[[ Dataset extract open ]]

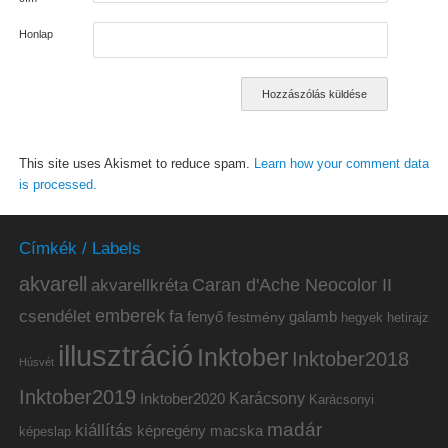
Honlap
This site uses Akismet to reduce spam.
Learn how your comment data
is processed.
Címkék / Labels
akvarell
akvarellkréta
Caran d'Ache Neocolor II
emberek
csendélet
fa
fenyő
galamb
festmény
hetirajz
hegyek
illusztráció
Inktober
Inktober2018
Húsvét
Inktober2019
Inktober2020
Karácsony
Karácsonyi
madár
kiállítás
képregény
macska
képeslap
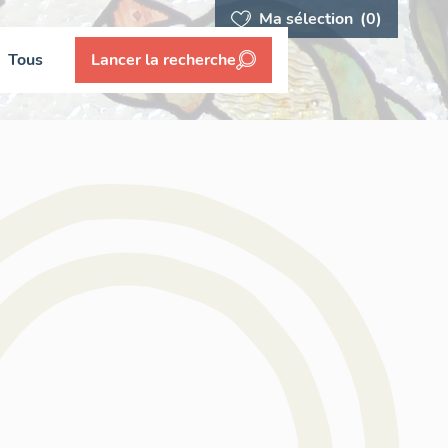
Ma sélection
(0)
Tous
Lancer la recherche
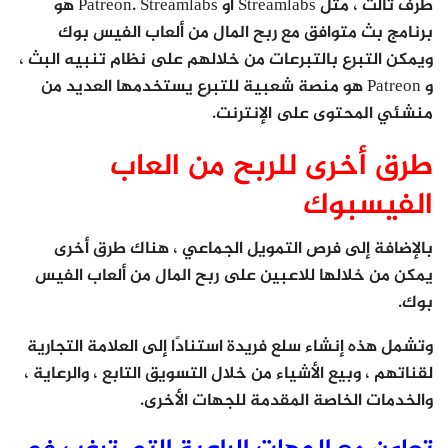
طرف ثالث ، مثل Streamlabs أو Patreon. Streamlabs هو
برنامج بث متوافق مع ربح المال من ألعاب الفيس بوك
ويمكن التبرع بالتبرعات من خلالهم على نظام تنبيه البث ،
و Patreon هو منصة شعبية للتبرع يستخدمها العديد من
منشئي المحتوى على الإنترنت.
طرق أخرى للربح من العاب
الفيسبوك
بالإضافة إلى فرص التمويل الجماعي ، هناك طرق أخرى
يمكن من خلالها للاعبين على ربح المال من ألعاب الفيس
بوك.
وتشمل هذه إنشاء سلع فريدة استنادًا إلى العلامة التجارية
لقناتهم ، وبيع الأشياء من خلال التسويق التابع ، والرعاية ،
والخدمات الخاصة المقدمة للجهات الأخرى.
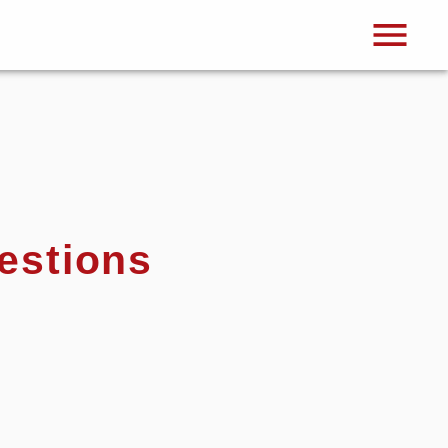
estions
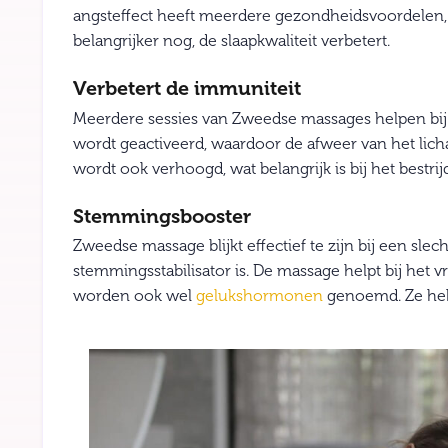
angsteffect heeft meerdere gezondheidsvoordelen, 
belangrijker nog, de slaapkwaliteit verbetert.
Verbetert de immuniteit
Meerdere sessies van Zweedse massages helpen bij 
wordt geactiveerd, waardoor de afweer van het lich
wordt ook verhoogd, wat belangrijk is bij het bestrij
Stemmingsbooster
Zweedse massage blijkt effectief te zijn bij een sle
stemmingsstabilisator is. De massage helpt bij het 
worden ook wel
gelukshormonen
genoemd. Ze hebb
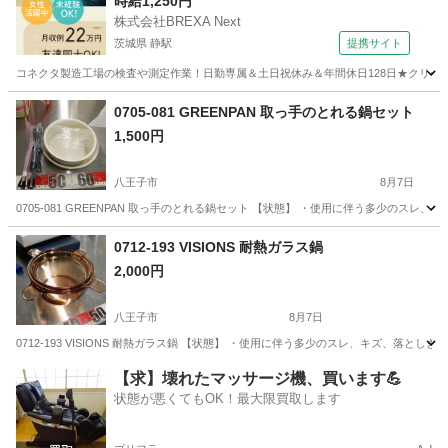
時給1,250円
株式会社BREXA Next
茨城県 静駅
提携サイト
コネクタ製造工場の検査や測定作業！日勤専属＆土日祝休み＆年間休日128日★クリーン
茨城
常陸大宮市
静駅
その他
0705-081 GREENPAN 取っ手のとれる鍋セット
1,500円
八王子市
8月7日
0705-081 GREENPAN 取っ手のとれる鍋セット 【状態】 ・使用に伴う多少のス
東京
八王子市
調理器具
取っ手
0712-193 VISIONS 耐熱ガラス鍋
2,000円
八王子市
8月7日
0712-193 VISIONS 耐熱ガラス鍋 【状態】 ・使用に伴う多少のスレ、キズ、落
東京
八王子市
調理器具
耐熱ガラス
【求】壊れたマッサージ機、買います💪
状態が悪くてもOK！最大限買取します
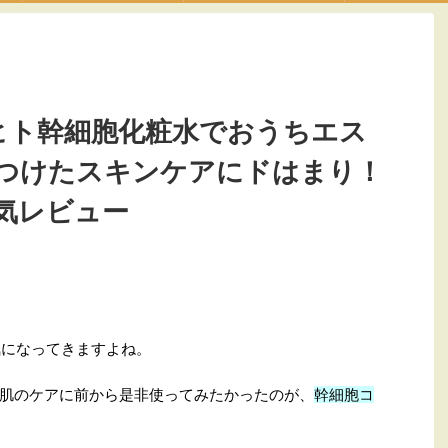
)ヒト幹細胞化粧水でおうちエス
つけたスキンケアにドはまり！
気レビュー
気になってきますよね。
肌のケアに前から是非使ってみたかったのが、
幹細胞コ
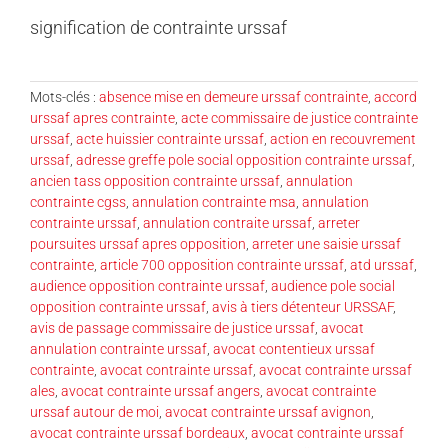
signification de contrainte urssaf
Mots-clés :
absence mise en demeure urssaf contrainte
,
accord
urssaf apres contrainte
,
acte commissaire de justice contrainte
urssaf
,
acte huissier contrainte urssaf
,
action en recouvrement
urssaf
,
adresse greffe pole social opposition contrainte urssaf
,
ancien tass opposition contrainte urssaf
,
annulation
contrainte cgss
,
annulation contrainte msa
,
annulation
contrainte urssaf
,
annulation contraite urssaf
,
arreter
poursuites urssaf apres opposition
,
arreter une saisie urssaf
contrainte
,
article 700 opposition contrainte urssaf
,
atd urssaf
,
audience opposition contrainte urssaf
,
audience pole social
opposition contrainte urssaf
,
avis à tiers détenteur URSSAF
,
avis de passage commissaire de justice urssaf
,
avocat
annulation contrainte urssaf
,
avocat contentieux urssaf
contrainte
,
avocat contrainte urssaf
,
avocat contrainte urssaf
ales
,
avocat contrainte urssaf angers
,
avocat contrainte
urssaf autour de moi
,
avocat contrainte urssaf avignon
,
avocat contrainte urssaf bordeaux
,
avocat contrainte urssaf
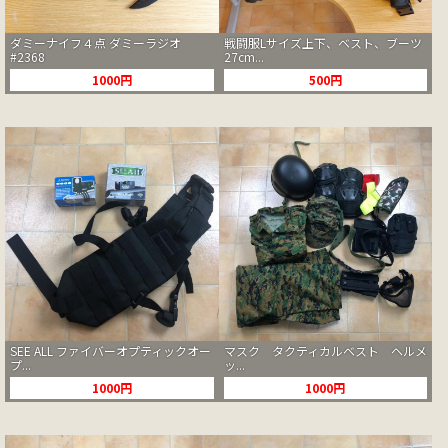
ダミーナイフ４点 ダミーラジオ
戦闘服Lサイズ上下、ベスト、ブーツ
#2368
27cm...
1000円
500円
SEE ALL ファイバーオプティックオー
マスク タクティカルベスト ヘルメ
プ...
ッ...
1000円
1000円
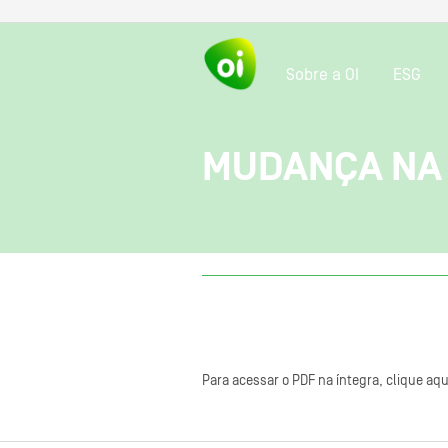
Sobre a OI
ESG
MUDANÇA NA
Para acessar o PDF na íntegra, clique aqu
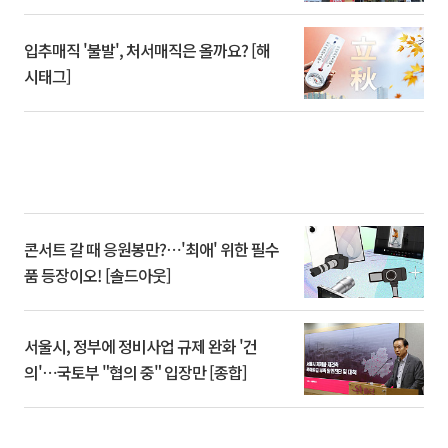
입추매직 '불발', 처서매직은 올까요? [해
시태그]
콘서트 갈 때 응원봉만?⋯'최애' 위한 필수
품 등장이오! [솔드아웃]
서울시, 정부에 정비사업 규제 완화 '건
의'⋯국토부 "협의 중" 입장만 [종합]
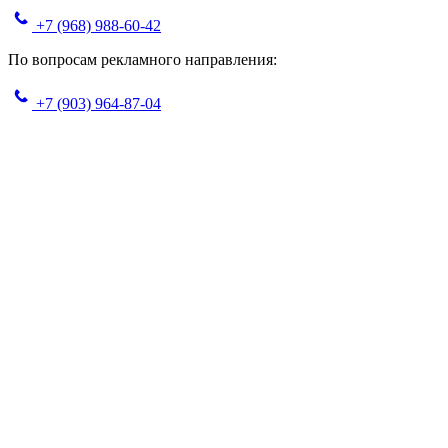
+7 (968) 988-60-42
По вопросам рекламного направления:
+7 (903) 964-87-04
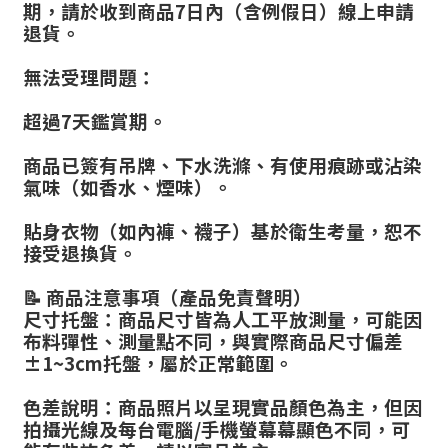
期，請於收到商品7日內（含例假日）線上申請
退貨。
無法受理問題：
超過7天鑑賞期。
商品已簽有吊牌、下水洗滌、有使用痕跡或沾染
氣味（如香水、煙味）。
貼身衣物（如內褲、襪子）基於衛生考量，恕不
接受退換貨。
📝 商品注意事項（產品免責聲明）
尺寸托盤：商品尺寸皆為人工平放測量，可能因
布料彈性、測量點不同，與實際商品尺寸偏差
±1~3cm托盤，屬於正常範圍。
色差說明：商品照片以呈現實品顏色為主，但因
拍攝光線及每台電腦/手機螢幕幕顯色不同，可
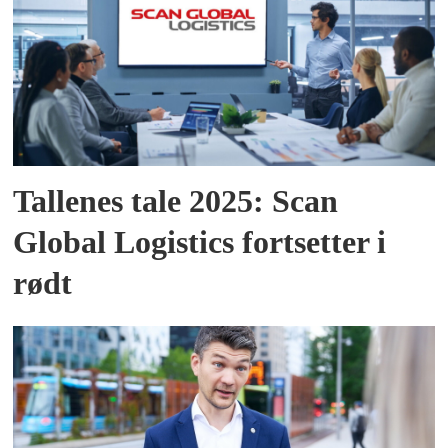
Tallenes tale 2025: Scan
Global Logistics fortsetter i
rødt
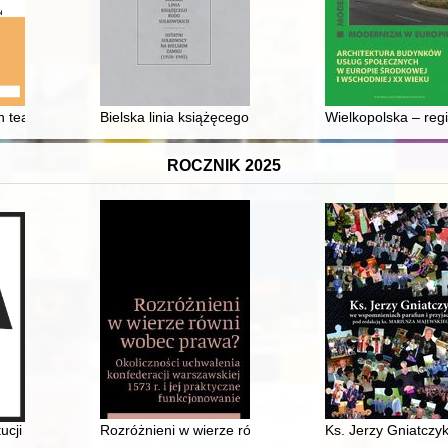
ch teatralnych, wystawianych na deskach Teatru im. Wojciecha Bogusła
Bielska linia książęcego rodu Sułkowskich : ostatni S
Wielkopolska – reg
ROCZNIK 2025
edagogicznej Królestwa Polskiego w latach 1905-1914 - recenzja]
ucji 1812 roku : z dziejów konstytucjonalizmu hiszpańskiego w XIX wie
Rozróżnieni w wierze równi wobec prawa? : okolicznośc
Ks. Jerzy Gniatczyk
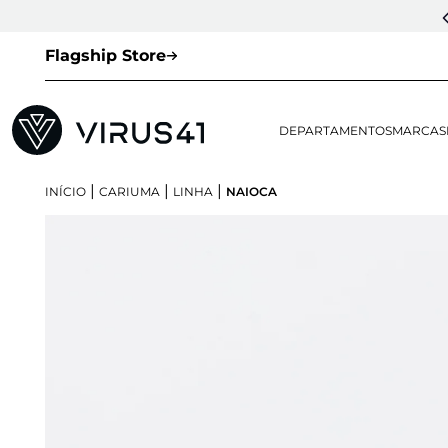
Flagship Store
DEPARTAMENTOS
MARCAS
|
|
|
INÍCIO
CARIUMA
LINHA
NAIOCA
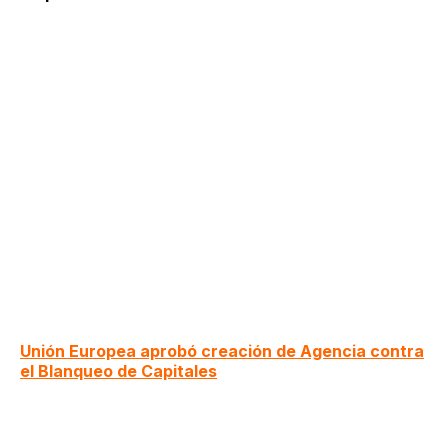
Unión Europea aprobó creación de Agencia contra
el Blanqueo de Capitales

[[ Dataset extract closed ]]

* **Task directions**
The answer should consist of all lines from the records above that hold the word "wordt".

* **Solved problem**
wordt geactiveerd, waardoor de afweer van het lich
wordt ook verhoogd, wat belangrijk is bij het bestrij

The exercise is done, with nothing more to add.